Knights to Remember
Castle and Convent of Christ, Tomar
For a wooden seagull, I must say I’ve become quite the high flyer. I was certainly happy to take flight again once it started to get chilly in Austria. I was even more delighted to find myself back in my home from home, good old Lisbon.
We weren’t long there when the Oldies hired a car and set off to visit Tomar. Even I had heard about the famous Convento do Cristo, Convent of Christ, which was originally the home of the Knights Templar way back in the 12th century. But I wasn’t prepared for the scale of the building. This is one enormous convent! In fact it is a complex of no less than six cloisters. It is so huge, you could easily get lost in it. Which, of course, the Oldies promptly did. They should have left a trail of breadcrumbs behind them to help them find their way around. And I could have done with the snack.
I don’t know about you, but when I think of convents or monasteries, I think of simple, basic facilities. But this one is five star all the way! The dormitories alone are phenomenal. The ceilings of the beautifully tiled corridors must be at least 5 metres high. I spotted a luxury (for the time) bathroom at the end of one of these corridors and the individual bedrooms are generously large. The occupants even had central heating, would you believe! The hot air from a fire in the centre of a large room at the end of the corridor was piped into the bedrooms. Yes, all mod cons – medieval style.
The refectory too was anything but spartan, with its long marble tables and fine tableware on the dressers …
… and the kitchen off it was by far the biggest I have ever seen. You could get lost in the fireplace alone!

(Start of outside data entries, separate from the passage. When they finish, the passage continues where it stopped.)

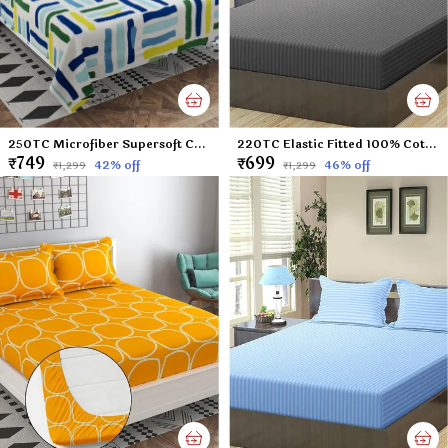
250TC Microfiber Supersoft Cotton Double Flat Bedsheet Set, 90 x 100 Inches, Multicolor Check Football Pattern - Set of 1 Flat Bedsheet with 2 Pillow Covers
220TC Elastic Fitted 100% Cotton Feel Stripes King Size Double Bed Bedsheet with 2 Pillow Cover (72"x78" Upto 6" Mattress) Darkgrey
₹749
₹699
42
% off
46
% off
₹1,299
₹1,299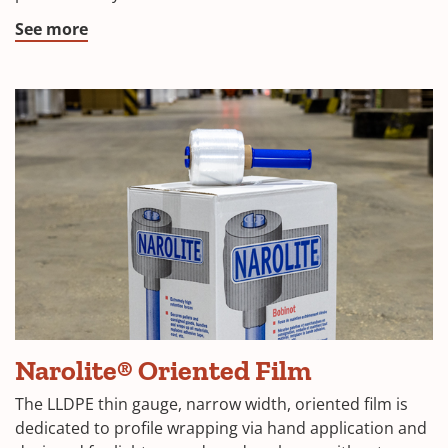
See more
Narolite® Oriented Film
The LLDPE thin gauge, narrow width, oriented film is
dedicated to profile wrapping via hand application and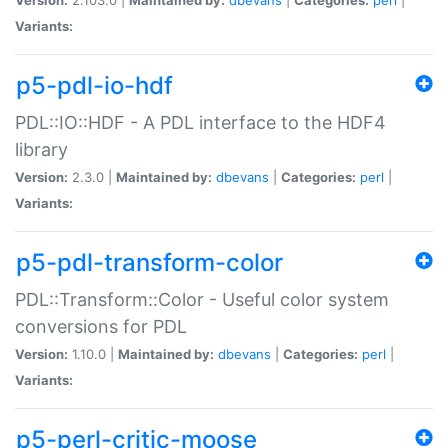
Variants:
p5-pdl-io-hdf
PDL::IO::HDF - A PDL interface to the HDF4
library
Version:
2.3.0 |
Maintained by:
dbevans
|
Categories:
perl
|
Variants:
p5-pdl-transform-color
PDL::Transform::Color - Useful color system
conversions for PDL
Version:
1.10.0 |
Maintained by:
dbevans
|
Categories:
perl
|
Variants:
p5-perl-critic-moose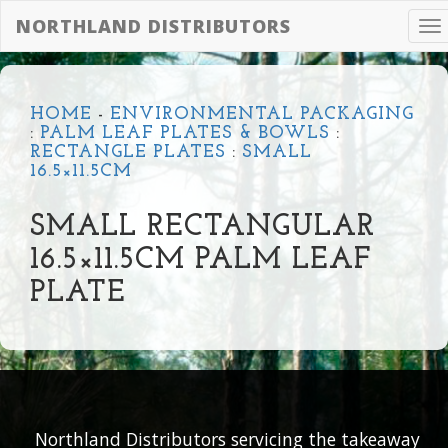
NORTHLAND DISTRIBUTORS
To
na
HOME
-
ENVIRONMENTAL PACKAGING
:
PALM LEAF PLATES & BOWLS
:
RECTANGLE PLATES
:
SMALL
16.5×11.5CM
SMALL RECTANGULAR
16.5×11.5CM PALM LEAF
PLATE
Northland Distributors servicing the takeaway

Outside, the aqueduct which was built to supply water to the castle and convent complex is miles long and dizzily high in places. What an amazing feat of engineering! Of course, labour must have been very cheap, or, I suspect, even ‘free’ in those days.

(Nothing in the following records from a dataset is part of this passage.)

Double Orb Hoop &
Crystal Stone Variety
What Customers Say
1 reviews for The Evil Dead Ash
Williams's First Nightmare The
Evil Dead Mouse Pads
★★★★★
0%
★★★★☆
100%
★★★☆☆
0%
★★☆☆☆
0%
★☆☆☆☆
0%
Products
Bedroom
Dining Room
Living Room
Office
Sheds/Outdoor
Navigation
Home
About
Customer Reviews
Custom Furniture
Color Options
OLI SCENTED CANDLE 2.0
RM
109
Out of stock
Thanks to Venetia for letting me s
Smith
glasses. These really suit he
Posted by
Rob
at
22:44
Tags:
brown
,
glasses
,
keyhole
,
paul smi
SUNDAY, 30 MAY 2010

Tomar itself, with its beautifully restored houses, churches and municipal buildings, is a lovely city. Of course, you can hardly take a step without encountering some reminder of its Templar heritage, such as the Templar Cross pattern in the pavement cobblestones. Even the local fast food restaurants appear to be cashing in on the theme …

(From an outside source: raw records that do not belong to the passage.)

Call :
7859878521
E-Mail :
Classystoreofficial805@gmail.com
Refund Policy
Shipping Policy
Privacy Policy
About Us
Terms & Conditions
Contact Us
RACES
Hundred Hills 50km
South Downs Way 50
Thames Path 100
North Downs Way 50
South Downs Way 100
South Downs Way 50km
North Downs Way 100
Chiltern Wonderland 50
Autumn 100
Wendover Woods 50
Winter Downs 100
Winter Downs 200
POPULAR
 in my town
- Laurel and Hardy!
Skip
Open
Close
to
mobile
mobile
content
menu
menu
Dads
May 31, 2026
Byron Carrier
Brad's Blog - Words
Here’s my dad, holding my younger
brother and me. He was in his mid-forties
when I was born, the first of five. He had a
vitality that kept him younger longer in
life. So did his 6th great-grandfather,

We found the iconic Tomar waterwheel in the local park, and from there it was just a short stroll to the market. That is one large and busy market, it seemed to go on and on forever. The stalls heaving with fish, meats, breads and cakes had my beak dripping almost as much as the weir in the nearby River Nabão.
I was loath to leave the market with all its tantalising sights and smells, but the Oldies were intent on visiting the House of Cubes. I must admit that the photographic exhibition on the Festa dos Tabuleiros there was fascinating. The ‘Festival of the Trays’ takes place only once every four years. After seeing the work involved in the preparations, I can certainly see why! The entire community is involved, making thousands of elaborate hand-made paper flowers, traditional clothing and decorated floats. The local women wearing traditional dress carry the ‘trays’ which are elaborate head dresses decorated with the paper flowers, traditional bread rolls and topped off with gold crowns with the dove symbolising the Holy Spirit on top.
My poor little bird brain was overloaded with all the facts and figures about the festival, but I do remember that each head dress weighs about 15 kg and is carried for 5 km on the parade through town. Those local ladies must be some tough birds!
On our way back to Lisbon, we made a brief stop at Obidos. We had just managed to walk around the walls of this beautiful little fortified town and admire several of the restored churches and municipal buildings before rain stopped play. The Oldies, however, were only too happy to use it as an excuse to duck indoors for a shot of the famous Obidos ginja, a sour cherry liqueur served in shot glasses made of chocolate. I could see that Her Ladyship certainly approved!
I don’t know what His Lordship made of it. He disappeared on us all of a sudden. Probably to go and ask if they also did chocolate pint glasses.